(Extracted page text data)
===============

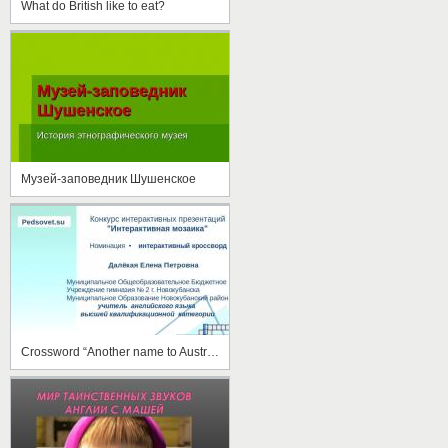
What do British like to eat?
Музей-заповедник Шушенское
Crossword “Another name to Australia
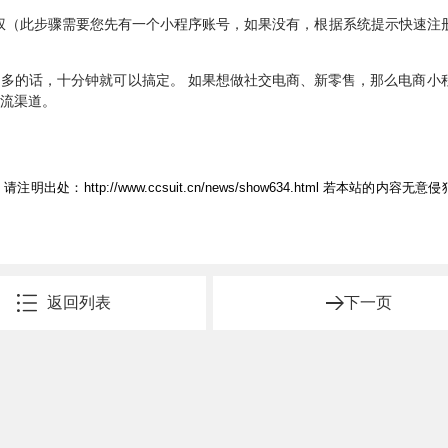
授权（此步骤需要您先有一个小程序账号，如果没有，根据系统提示快速注
不多的话，十分钟就可以搞定。 如果想做社交电商、新零售，那么电商小
引流渠道。
，请注明出处：
http://www.ccsuit.cn/news/show634.html
若本站的内容无意侵
返回列表
下一页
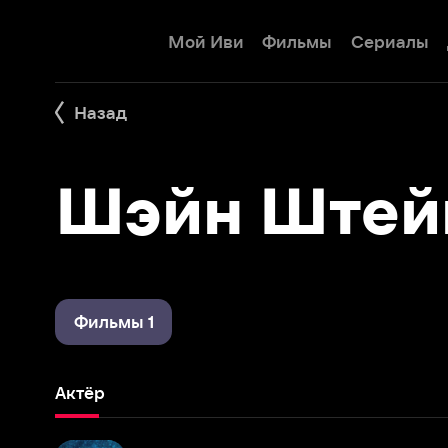
Мой Иви
Фильмы
Сериалы
Детям
Назад
Шэйн Штейн
Фильмы 1
Актёр
Прометей
2012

===============

* [Work instruction]
Your copy of the entries above must be exact and must not include pictures.

* [Response to this task]
What do British like to eat?
Музей-заповедник Шушенское
Crossword “Another name to Australia
授权（此步骤需要您先有一个小程序账号，如果没有，根据系统提示快速注
不多的话，十分钟就可以搞定。 如果想做社交电商、新零售，那么电商小
引流渠道。
，请注明出处：
http://www.ccsuit.cn/news/show634.html
若本站的内容无意侵
返回列表
下一页
Мой Иви
Фильмы
Сериалы
Детям
Назад
Шэйн Штейн
Фильмы 1
Актёр
Прометей
2012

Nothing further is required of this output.